Thomas Collura, PhD
just completed 3 days learning and experiencing ISF (infra-slow fluctuation) neurofeedback, in a workshop presented by Mark Smith. Both the learning experience and the neurofeedback process were eye-opening, to say the least. The theory has to do with cortical activation, shifts in parasympathetic response, and achievement of a new mental state. What I found is that, by listening to a simple tone that told me when my “infra-slow” brainwaves shifted one way or another, I could be led into these states effortlessly.
ISF is not only operant conditioning, it is pre-operant conditioning. In “traditional” neurofeedback, information is presented to the brain with the expectation that the brain will discern the difference between states (generally “reward” and “no reward”), and thus learn to self-regulate. However, this approach assumes that the brain is ready to learn, and is interested in learning. I am not referring to the individual thinking he or she is interested in learning. I am referring to the fundamental ability of the brain to respond to stimuli in a manner that facilitates self-control. In many cases, the brain is not ready, or even interested, at a fundamental level, in learning. We call such situations being “stuck.”
Stuck patterns can involve power, power distributions, connectivity, or other aspects of EEG properties. There is a common underlying mechanism to the control of variability and modulation, and this mechanism involves not only neurons, but also glia, other supportive tissues, and the entire body.

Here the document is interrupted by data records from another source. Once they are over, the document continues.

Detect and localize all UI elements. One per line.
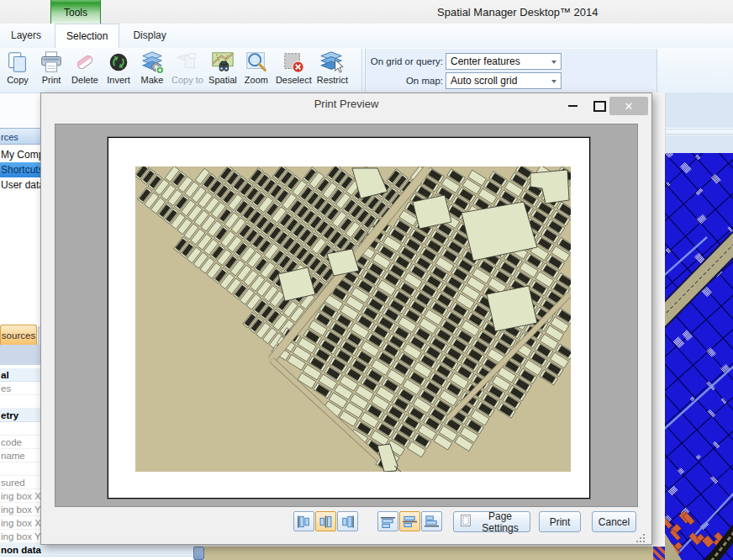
application-window: Spatial Manager Desktop™ 2014 Tools Laye… [0,0,733,560]
ribbon-button-restrict[interactable]: Restrict [314,49,351,85]
resize-grip[interactable] [636,534,645,542]
combo-on-grid-or-query[interactable]: Center features [446,53,562,70]
chevron-down-icon [551,80,556,83]
field-row: On grid or query:Center features [366,52,657,70]
make-layer-icon [140,50,165,75]
minimize-icon[interactable] [562,98,583,114]
ribbon-button-label: Print [42,75,61,85]
preview-page [108,137,590,499]
align-center-button[interactable] [315,511,336,531]
docked-toolbar-top [666,92,733,129]
dialog-title: Print Preview [41,93,651,115]
page-settings-button[interactable]: Page Settings [453,511,530,532]
ribbon-button-label: Zoom [245,75,268,85]
main-map-canvas[interactable] [665,153,733,560]
print-button[interactable]: Print [539,511,581,532]
horizontal-align-group [293,511,359,531]
tab-display[interactable]: Display [122,24,177,48]
ribbon-button-label: Spatial [208,75,237,85]
align-left-button[interactable] [293,511,314,531]
ribbon-button-label: Copy [7,75,29,85]
property-row[interactable]: non data [0,543,200,557]
print-preview-area [55,124,638,507]
ribbon-button-make[interactable]: Make [135,49,169,85]
align-right-button[interactable] [337,511,358,531]
ribbon-button-delete[interactable]: Delete [68,49,102,85]
page-settings-icon [459,514,472,530]
app-title: Spatial Manager Desktop™ 2014 [437,6,599,18]
ribbon-button-strip: CopyPrintDeleteInvertMakeCopy toSpatialZ… [1,49,351,92]
page-settings-label: Page Settings [476,510,525,534]
copy-icon [5,50,30,75]
ribbon-separator [361,49,362,91]
deselect-icon [281,50,306,75]
ribbon-button-label: Deselect [276,75,312,85]
vertical-align-group [377,511,443,531]
combo-value: Center features [451,55,520,67]
horizontal-scrollbar-thumb[interactable] [193,547,204,560]
print-preview-map [135,166,571,472]
align-top-button[interactable] [377,511,398,531]
dialog-toolbar: Page Settings Print Cancel [41,511,651,535]
ribbon-button-spatial[interactable]: Spatial [206,49,240,85]
docked-toolbar-bottom [666,135,733,153]
ribbon-button-invert[interactable]: Invert [102,49,135,85]
maximize-icon[interactable] [589,98,609,114]
main-map-bottom-sliver [653,547,665,560]
zoom-icon [244,50,269,75]
tab-selection[interactable]: Selection [55,24,119,48]
ribbon-button-copy-to: Copy to [169,49,206,85]
ribbon-field-group: On grid or query:Center featuresOn map:A… [365,49,657,92]
print-preview-dialog: Print Preview ✕ Page Settings Print Canc… [40,92,652,545]
field-row: On map:Auto scroll grid [366,71,657,89]
ribbon-button-label: Restrict [317,75,348,85]
ribbon-button-label: Delete [71,75,98,85]
align-bottom-button[interactable] [421,511,442,531]
ribbon-button-label: Make [141,75,164,85]
eraser-icon [72,50,98,75]
ribbon-button-zoom[interactable]: Zoom [240,49,273,85]
print-icon [39,50,64,75]
ribbon-context-tab-tools[interactable]: Tools [50,0,101,24]
field-label: On map: [366,76,443,86]
ribbon-tab-row: LayersSelectionDisplay [0,24,733,48]
align-middle-button[interactable] [399,511,420,531]
field-label: On grid or query: [366,56,443,66]
tab-layers[interactable]: Layers [0,24,52,48]
sources-tab[interactable]: sources [0,325,37,345]
restrict-icon [319,50,345,75]
combo-value: Auto scroll grid [451,75,517,87]
docked-toolbar-divider [666,129,733,135]
ribbon-button-label: Invert [107,75,130,85]
ribbon-button-print[interactable]: Print [34,49,68,85]
chevron-down-icon [551,61,556,64]
ribbon-button-label: Copy to [171,75,203,85]
invert-icon [106,50,131,75]
ribbon-button-deselect[interactable]: Deselect [273,49,314,85]
spatial-map-icon [210,50,235,75]
app-title-bar [0,0,733,24]
ribbon-button-copy[interactable]: Copy [1,49,34,85]
main-map-bottom-strip[interactable] [204,547,653,560]
combo-on-map[interactable]: Auto scroll grid [446,72,562,89]
copy-to-icon [175,50,200,75]
cancel-button[interactable]: Cancel [592,511,636,532]
close-icon[interactable]: ✕ [609,97,648,115]
panel-splitter-strip[interactable] [652,92,666,547]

The initial experience, with settings of 0.0001 to 0.0030 Hz, was relaxing, yet alert. The tone replaced a mantra, so that a meditative state could be achieved with external focus on the sound. The cadence of the feedback sound became familiar, and its effects were positive. When the frequency band was changed to 0.0001 to 0.0035, a very different experience ensued. Within 30 seconds, I was aware that this was not the same cadence, or familiar pattern that I had just experienced and appreciated. After less than 2 minutes, my left thigh began to twitch once, then twice, then again. I decided this was enough of .0035 for me. I had my partner switch back to the 0.0030 setting and restart. Again, within 30 seconds, a profound change was apparent, and I once again experienced the familiar and reassuring cadence that I had come to recognize.
Neurofeedback at infra-slow frequencies does not mean that a cycle occurs with a very long period, as has been suggested. This criticism is based on ignorance of the fundamental signal dynamics and principles, combined with never having seen the practice in action. In reality, these filter settings serve to block out all of the cyclic activity above a certain range, but still pass the minute fluctuations that arise due to the slowest regulatory processes. During feedback training, a sound is heard that is either lower (signal going down) or higher (signal going up), as the ISF slgnal fluctuates ever so slightly. Changes as small as 0.01 microvolt can be seen, and the fluctuations are continuous. A signal may change 1, 2, or even more times per second, or it may hold on for just a few seconds. If it does not change at all, then the brain is “stuck” and little flexibility is possible.
In order to optimally control, or self-regulate, this signal, my experience was that when the fluctuations got as small as possible, in my case as low as 0.05 microvolts in shift, or smaller, then the modulation was maximally responsive. By keeping brain activity poised on a knife-edge between states of activation, it experiences what it is to be in control, and to achieve balance. What seems to come with this is a sense of harmony, peace, and as one participant put it, “feeling like I’m the person I’m supposed to be.”
Individual responses are finely tuned to the ISF frequency bands used. Increase the frequency and there will be more activation, agitation, or as I experienced, even a bodily sense of unrest and some motor activation. Lower the frequency, and reduced, even depressed, states can be fostered. This is what gives ISF its power in a practical setting, and makes it important that practitioners do not simply follow a “plug and go” approach, but remain close to their clients.
ISF appears to be an ideal entry point for mental health professionals who are truly interested in their clients, and are used to working with client reactions, individual differences, and idiosyncrasies.